How many design concepts do you provide to your nonprofit clients?
We treat Joey’s Corner clients, projects and the design process exactly the same way we do at Michael Osborne Design. Up front there is always an agreement on the number of concepts and revisions that will be presented.

The final approved design direction is the result of a very typical design process. There is no reason for these issues to be different just because it is a nonprofit client.

Do you let your pro bono client know how much the whole project costs at the end by submitting an invoice with zero balance?
No, any agreement has to be put down on paper before the project begins. We do receive some funds from clients that do have a small budget for design, or we may receive a donation from one of their board members.

If we do the project completely pro bono (free), it is accounted for as a donation of goods and services to that organization, on their books as well as ours.
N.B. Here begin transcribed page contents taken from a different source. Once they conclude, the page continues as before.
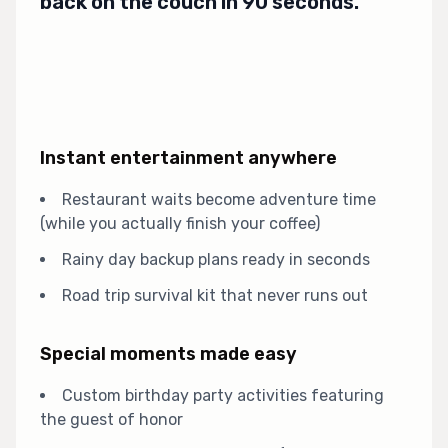
back on the couch in 90 seconds.
Instant entertainment anywhere
Restaurant waits become adventure time
(while you actually finish your coffee)
Rainy day backup plans ready in seconds
Road trip survival kit that never runs out
Special moments made easy
Custom birthday party activities featuring
the guest of honor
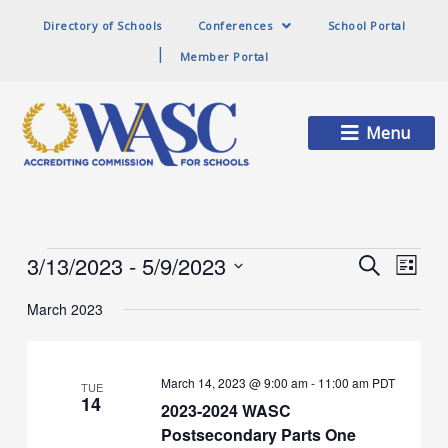
Directory of Schools
Conferences
School Portal
Member Portal
Main
Menu
Menu
Events
3/13/2023
 - 
5/9/2023
Events
Event
Search
List
Search
Views
Select
and
Naviga
March 2023
date.
Views
Navigation
March 14, 2023 @ 9:00 am
-
11:00 am
PDT
TUE
14
2023-2024 WASC
Postsecondary Parts One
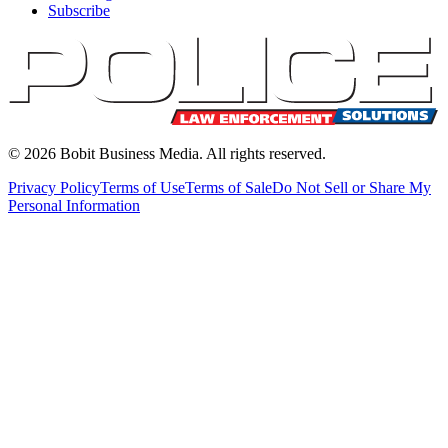
Subscribe
©
2026
Bobit Business Media. All rights reserved.
Privacy Policy
Terms of Use
Terms of Sale
Do Not Sell or Share My
Personal Information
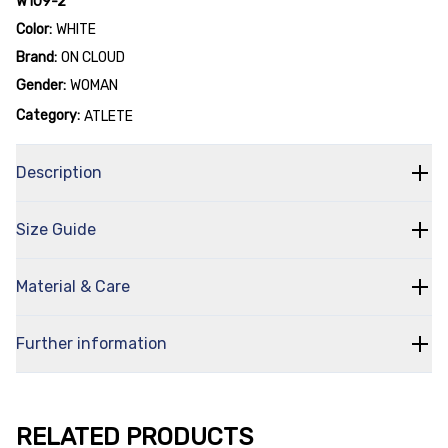
W109-2
Color:
WHITE
Brand:
ON CLOUD
Gender:
WOMAN
Category:
ATLETE
Description
Size Guide
Material & Care
Further information
RELATED PRODUCTS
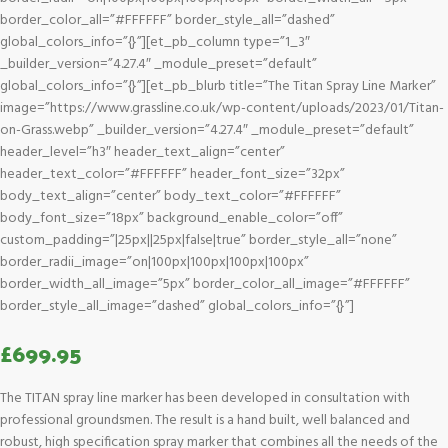
border_color_all=”#FFFFFF” border_style_all=”dashed”
global_colors_info=”{}”][et_pb_column type=”1_3″
_builder_version=”4.27.4″ _module_preset=”default”
global_colors_info=”{}”][et_pb_blurb title=”The Titan Spray Line Marker”
image=”https://www.grassline.co.uk/wp-content/uploads/2023/01/Titan-
on-Grass.webp” _builder_version=”4.27.4″ _module_preset=”default”
header_level=”h3″ header_text_align=”center”
header_text_color=”#FFFFFF” header_font_size=”32px”
body_text_align=”center” body_text_color=”#FFFFFF”
body_font_size=”18px” background_enable_color=”off”
custom_padding=”|25px||25px|false|true” border_style_all=”none”
border_radii_image=”on|100px|100px|100px|100px”
border_width_all_image=”5px” border_color_all_image=”#FFFFFF”
border_style_all_image=”dashed” global_colors_info=”{}”]
£
699.95
The TITAN spray line marker has been developed in consultation with
professional groundsmen. The result is a hand built, well balanced and
robust, high specification spray marker that combines all the needs of the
Has MOD ever needed to pitch in to Joey’s Corner to help out from time to time?
Yes, many times MOD has pitched in. Actually, one of MOD’s designers is paid a portion of her salary by Joey’s Corner, and she works the appropriate amount of time on the projects.

Can I (should I?) charge for any of the work?
It depends on the organization and whether or not they have even a small budget. It can also depend on your commitment to the cause and the work. Before I started Joey’s Corner, which is an official 501c3, I did absolutely free design work for dozens and dozens of organizations.

In general, what do you think is the overriding value that designers provide to nonprofits?
Mostly it’s all about fundraising. Consistent branding through identity, print materials, capital campaigns, websites, invitations to fundraising events, etc. – all contribute to the power of an organization’s voice, professional perception and credibility both internally and to donors and potential donors. The value and impact a graphic designer can make in this regard is felt in a very profound way.

How did the Hamlin School get chosen? Aren’t they for profit?
Hamlin School received its 501c3 nonprofit status in June of 1957.

How has the 501c3 helped your regular practice in terms of clients?
The 501c3 status has allowed us to do our own fundraising without the burden of taxes, which in turn allows us to have dedicated staff working full time for these wonderful organizations.